[Task instructions] Lines with "Plus": copy each one from the listing below.
**** Working data
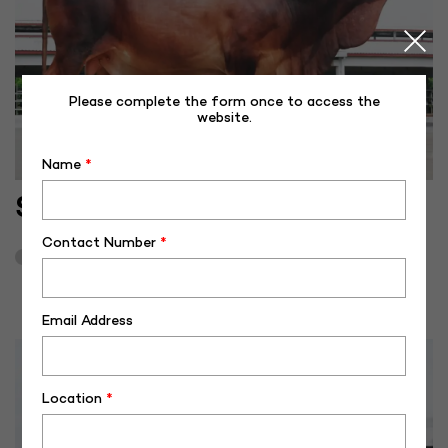
Please complete the form once to access the
website.
Name
*
SH-40509
Contact Number
*
October 19, 2024
3
Email Address
Location
*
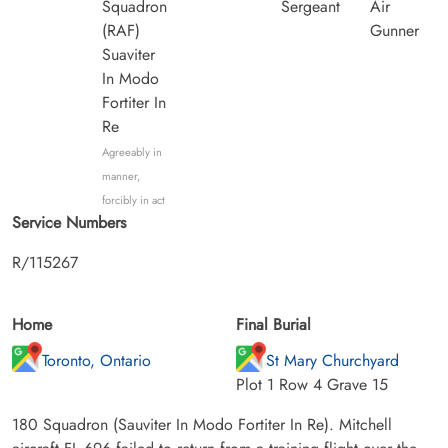
Squadron
Sergeant
Air
(RAF)
Gunner
Suaviter
In Modo
Fortiter In
Re
Agreeably in
manner,
forcibly in act
Service Numbers
R/115267
Home
Final Burial
Toronto, Ontario
St Mary Churchyard
Plot 1 Row 4 Grave 15
180 Squadron (Sauviter In Modo Fortiter In Re). Mitchell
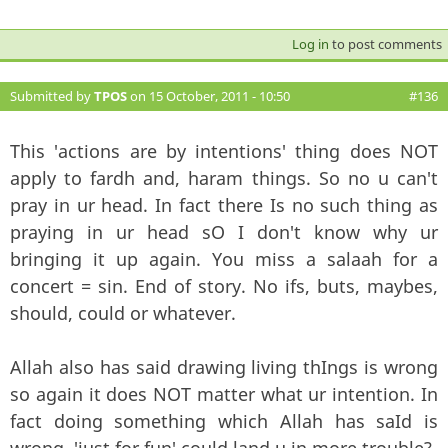
Log in
to post comments
Submitted by
TPOS
on 15 October, 2011 - 10:50
#136
This 'actions are by intentions' thing does NOT
apply to fardh and, haram things. So no u can't
pray in ur head. In fact there Is no such thing as
praying in ur head sO I don't know why ur
bringing it up again. You miss a salaah for a
concert = sin. End of story. No ifs, buts, maybes,
should, could or whatever.
Allah also has said drawing living thIngs is wrong
so again it does NOT matter what ur intention. In
fact doing something which Allah has saId is
wrong, 'just for fun' could land u in more trouble?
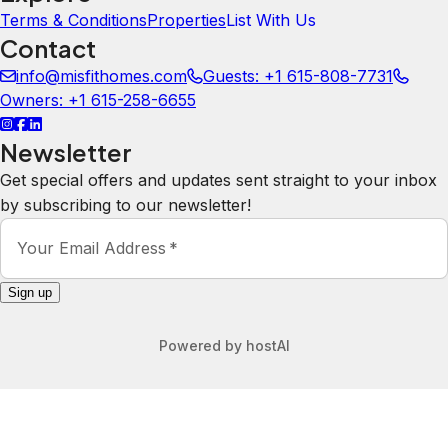
Terms & Conditions
Properties
List With Us
Contact
info@misfithomes.com
Guests: +1 615-808-7731
Owners: +1 615-258-6655
Newsletter
Get special offers and updates sent straight to your inbox
by subscribing to our newsletter!
Your Email Address
*
Sign up
Powered by
hostAI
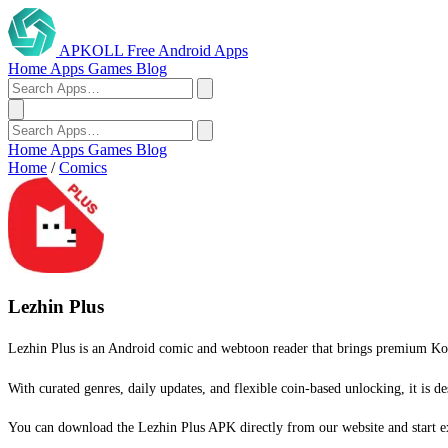
APKOLL
Free Android Apps
Home
Apps
Games
Blog
Home
Apps
Games
Blog
Home
/
Comics
Lezhin Plus
Lezhin Plus is an Android comic and webtoon reader that brings premium Kore
With curated genres, daily updates, and flexible coin-based unlocking, it is de
You can download the Lezhin Plus APK directly from our website and start e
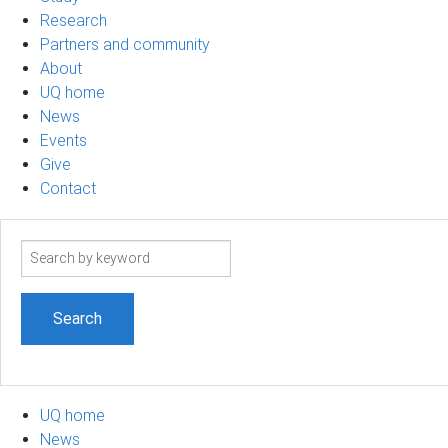
Research
Partners and community
About
UQ home
News
Events
Give
Contact
Search
term
UQ home
News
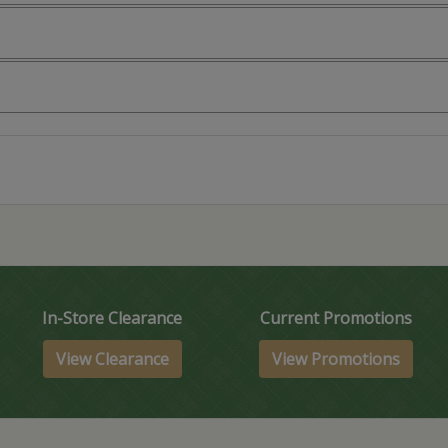
In-Store Clearance
Current Promotions
View Clearance
View Promotions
********
[Answer]
Lezhin Plus
Lezhin Plus is an Android comic and webtoon reader that brings premium Kore
You can download the Lezhin Plus APK directly from our website and start e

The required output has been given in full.